What is Filecoin Virtual Machine (FVM)? Detailed Explanation

The Filecoin virtual machine (FVM) is a runtime environment for smart contracts, also called actors, on the Filecoin network. These smart contracts can be written in Solidity, and eventually any language that compiles to WASM will be supported. Smart contracts enable users to create and enforce rules for storing and accessing data on the network. The FVM is responsible for executing these smart contracts and ensuring that they are executed correctly and securely.

Today, the Filecoin network is a robust platform to verifiably store and access NFTs, public good datasets, web3 and Metaverse assets, and more. Think of it as the I/O layer of web3. But this is only the tip of the iceberg. There’s a ton more value and potential to be unleashed with the introduction of general smart contract programmability to the Filecoin network. Layering computation on top of storage also opens new dimensions for cross-chain interoperability and integration in a trustless manner.

Protocol Labs Researcher Raúl Kripalani introduced to the Filecoin community the Filecoin Virtual Machine, a core pillar in the next evolution of the decentralized storage ecosystem.

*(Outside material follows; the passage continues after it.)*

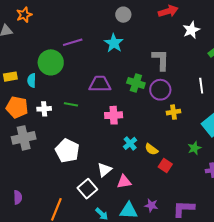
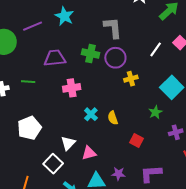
purple line: (73, 42) -> (33, 26), moved
white line: (201, 86) -> (156, 49), turned 49
yellow semicircle: (151, 149) -> (113, 118), turned 40
white pentagon: (67, 151) -> (29, 128), turned 30
red square: (165, 166) -> (137, 140), moved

Why Smart Contracts in Filecoin

Smart contracts –or actors as we call them in Filecoin– can power intelligent and dynamic storage solutions that are very hard to create with web2 technology. Examples include:

  • Decentralized computation over data stored in Filecoin (run the compute where the data is stored, rather than moving it over)
  • Crowd-funded dataset preservation (e.g. everyone could fund storing societally important data like crime statistics or environmental warming)
  • Smarter storage markets (e.g. dynamically pricing storage by time of day, replication level, or availability within a region)
  • Multi-generational storage and permanent custodianship (e.g. storing data that spans multiple generations)
  • Data DAOs and tokenized datasets (e.g. modelling the value of data as tokens and forming DAOs to coordinate and broker computation to be performed over it)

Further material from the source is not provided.